Actually our job was not to give them voice. It was to educate professionals about the
latest research, and practical things like how to manage continence, and terminal
care. The person with dementia talking at the event
was usually preaching to the converted. We had more educative value from
dramatic representations of the sort of complex problems that could never be
revealed in the first person account of one individual.

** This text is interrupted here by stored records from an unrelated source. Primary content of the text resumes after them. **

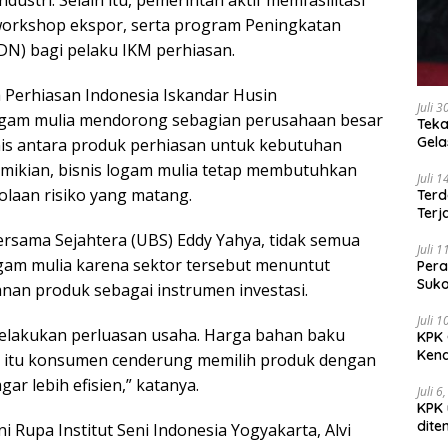
ustri. Selain itu, pemerintah aktif memfasilitasi
workshop ekspor, serta program Peningkatan
N) bagi pelaku IKM perhiasan.
a Perhiasan Indonesia Iskandar Husin
Juli 
ogam mulia mendorong sebagian perusahaan besar
Teka
Gel
is antara produk perhiasan untuk kebutuhan
emikian, bisnis logam mulia tetap membutuhkan
Juli 
olaan risiko yang matang.
Terd
Terj
sama Sejahtera (UBS) Eddy Yahya, tidak semua
Juli 
logam mulia karena sektor tersebut menuntut
Pera
Suko
nan produk sebagai instrumen investasi.
Juli 
elakukan perluasan usaha. Harga bahan baku
KPK 
Kena
a itu konsumen cenderung memilih produk dengan
ar lebih efisien,” katanya.
Juli 6
KPK 
dite
i Rupa Institut Seni Indonesia Yogyakarta, Alvi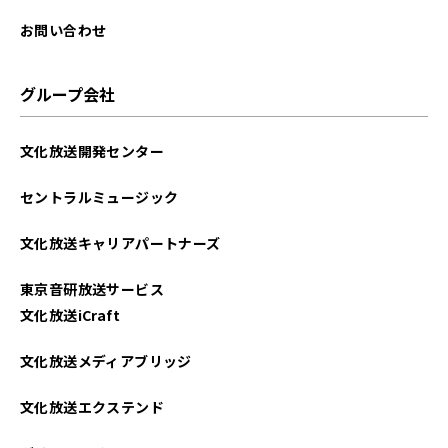
お問い合わせ
グループ会社
文化放送開発センター
セントラルミュージック
文化放送キャリアパートナーズ
東京音研放送サービス
文化放送iCraft
文化放送メディアブリッジ
文化放送エクステンド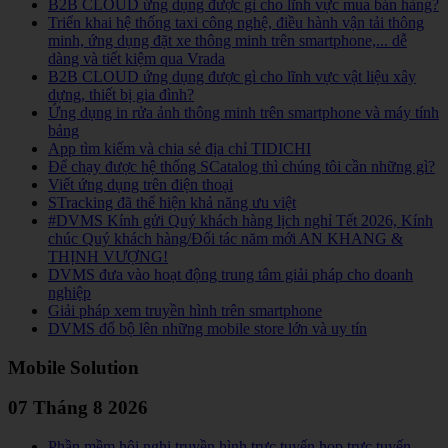
B2B CLOUD ứng dụng được gì cho lĩnh vực mua bán hàng?
Triển khai hệ thống taxi công nghệ, điều hành vận tải thông
minh, ứng dụng đặt xe thông minh trên smartphone,... dễ
dàng và tiết kiệm qua Vrada
B2B CLOUD ứng dụng được gì cho lĩnh vực vật liệu xây
dựng, thiết bị gia đình?
Ứng dụng in rửa ảnh thông minh trên smartphone và máy tính
bảng
App tìm kiếm và chia sẻ địa chỉ TIDICHI
Để chạy được hệ thống SCatalog thì chúng tôi cần những gì?
Viết ứng dụng trên điện thoại
STracking đã thể hiện khả năng ưu việt
#DVMS Kính gửi Quý khách hàng lịch nghỉ Tết 2026, Kính
chúc Quý khách hàng/Đối tác năm mới AN KHANG &
THỊNH VƯỢNG!
DVMS đưa vào hoạt động trung tâm giải pháp cho doanh
nghiệp
Giải pháp xem truyền hình trên smartphone
DVMS đổ bộ lên những mobile store lớn và uy tín
Mobile Solution
07 Tháng 8 2026
Phần mềm hội nghị truyền hình trực tuyến,họp trực tuyến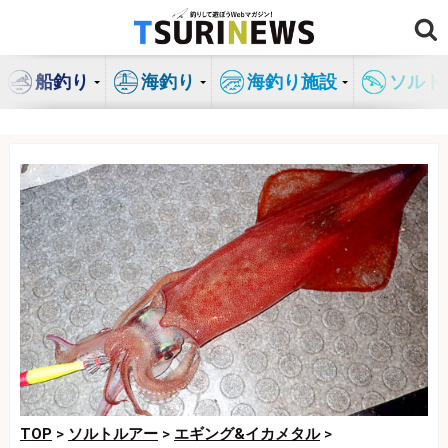
コ
ン
テ
船釣り
海釣り
海釣り施設
ソルト
ン
ツ
へ
ス
キ
ッ
プ
TOP
>
ソルトルアー
>
エギング&イカメタル
>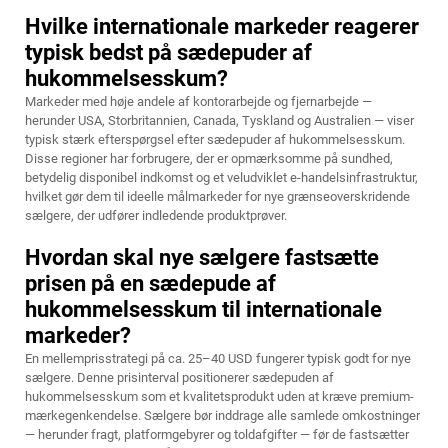
Hvilke internationale markeder reagerer
typisk bedst på sædepuder af
hukommelsesskum?
Markeder med høje andele af kontorarbejde og fjernarbejde —
herunder USA, Storbritannien, Canada, Tyskland og Australien — viser
typisk stærk efterspørgsel efter sædepuder af hukommelsesskum.
Disse regioner har forbrugere, der er opmærksomme på sundhed,
betydelig disponibel indkomst og et veludviklet e-handelsinfrastruktur,
hvilket gør dem til ideelle målmarkeder for nye grænseoverskridende
sælgere, der udfører indledende produktprøver.
Hvordan skal nye sælgere fastsætte
prisen på en sædepude af
hukommelsesskum til internationale
markeder?
En mellemprisstrategi på ca. 25–40 USD fungerer typisk godt for nye
sælgere. Denne prisinterval positionerer sædepuden af
hukommelsesskum som et kvalitetsprodukt uden at kræve premium-
mærkegenkendelse. Sælgere bør inddrage alle samlede omkostninger
— herunder fragt, platformgebyrer og toldafgifter — før de fastsætter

Problem 2 – erosion of the legitimacy of professional
The second problem is related. In the environment that has
been developed with the strong encouragement of the advocacy organisations, any
one of these “dementia-experienced” selected representatives trumps the
knowledge or experience of the rest of the world. The individual is sanctified with an almost
religious fervour, in that anything they say cannot be contradicted. Crossing
them gives rise to shock and outrage. Those
who might be seen to hold heretical positions such as questioning the diagnosis
or wanting to meet without a token dementia person in the room often do so
secretly because to speak openly about this sort of thing can affect your
funding or your job prospects. You risk
a sort of excommunication. Or you hide.
When you’ve upset the
dementia lobby, they mobilise an articulate person with dementia who goes along
with their mainstream view to attack you. From experience, it is personal and vicious. If I was earlier in my career, I believe I’d
be silenced by them. The decider is that
I don’t have dementia and they do, so anything I say that they disagree with is
evidence that I have no knowledge. In this way, people who have worked with
hundreds of affected families and people are marginalised. One individual can
say on the basis of their personal experience, with the backing of an
organisation, that this is only a “so-called” expert. Social media heats up. It’s dangerous to come out with an alternate
point of view because you’ll get attacked.
I understand fear and rage, and as a psychiatric nurse, I’ve
worked with lots of that. What offends
me is the channelling of that by organisations and lobbies for their own ends,
using people with dementia, patients, dementia sufferers – whatever you are
allowed to call them – as a human shield. They like to imagine they have the
moral high ground, but they don’t. For
them, it’s just business and the sooner we reveal that, the sooner other sorts
of experts will be able to say what they know without needless anxiety.